**What is required**
The word "place" occurs in some of the lines below; copy each of those lines.

Dataset records

────────────────

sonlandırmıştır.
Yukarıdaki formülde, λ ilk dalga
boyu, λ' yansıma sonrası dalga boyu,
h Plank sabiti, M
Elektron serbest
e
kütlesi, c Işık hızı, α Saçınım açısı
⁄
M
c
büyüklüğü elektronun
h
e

────────────────

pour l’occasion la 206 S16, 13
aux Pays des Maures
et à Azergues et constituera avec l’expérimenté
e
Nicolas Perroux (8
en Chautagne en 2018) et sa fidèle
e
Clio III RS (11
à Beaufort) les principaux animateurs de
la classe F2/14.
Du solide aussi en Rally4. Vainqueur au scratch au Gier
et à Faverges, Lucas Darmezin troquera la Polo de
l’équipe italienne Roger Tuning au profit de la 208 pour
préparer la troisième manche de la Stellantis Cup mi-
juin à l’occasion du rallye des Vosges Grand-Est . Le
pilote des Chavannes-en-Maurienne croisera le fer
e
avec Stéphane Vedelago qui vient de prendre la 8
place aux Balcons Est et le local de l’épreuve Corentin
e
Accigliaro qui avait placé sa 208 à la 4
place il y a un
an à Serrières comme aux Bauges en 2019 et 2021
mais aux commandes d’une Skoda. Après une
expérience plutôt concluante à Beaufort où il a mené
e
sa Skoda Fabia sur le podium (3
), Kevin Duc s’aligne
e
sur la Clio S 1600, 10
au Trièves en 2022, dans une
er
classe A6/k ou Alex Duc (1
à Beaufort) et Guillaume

────────────────

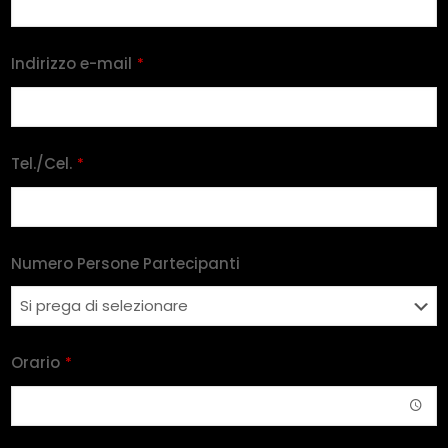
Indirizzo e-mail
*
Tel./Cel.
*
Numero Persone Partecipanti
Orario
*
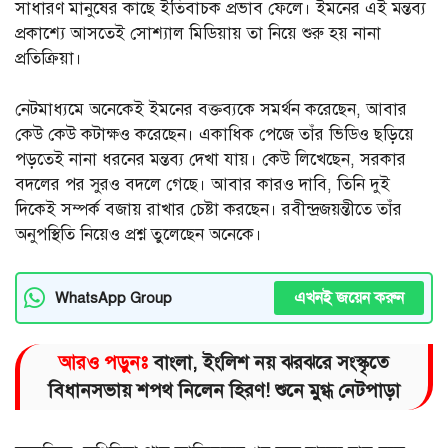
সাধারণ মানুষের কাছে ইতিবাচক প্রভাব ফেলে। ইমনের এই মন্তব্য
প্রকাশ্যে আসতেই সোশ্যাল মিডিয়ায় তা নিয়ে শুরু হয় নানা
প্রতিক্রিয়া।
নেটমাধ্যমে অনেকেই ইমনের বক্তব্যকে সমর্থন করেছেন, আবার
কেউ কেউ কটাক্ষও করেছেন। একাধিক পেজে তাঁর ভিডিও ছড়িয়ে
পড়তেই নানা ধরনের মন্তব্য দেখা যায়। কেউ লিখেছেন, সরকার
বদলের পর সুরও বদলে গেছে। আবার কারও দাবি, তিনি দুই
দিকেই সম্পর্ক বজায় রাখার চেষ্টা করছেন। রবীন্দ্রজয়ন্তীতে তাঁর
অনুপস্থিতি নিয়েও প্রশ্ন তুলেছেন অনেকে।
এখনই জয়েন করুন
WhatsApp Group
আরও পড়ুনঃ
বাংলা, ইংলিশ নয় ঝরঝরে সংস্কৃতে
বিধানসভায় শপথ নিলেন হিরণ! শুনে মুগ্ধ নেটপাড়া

────────────────

**Your response**
place aux Balcons Est et le local de l’épreuve Corentin
place il y a un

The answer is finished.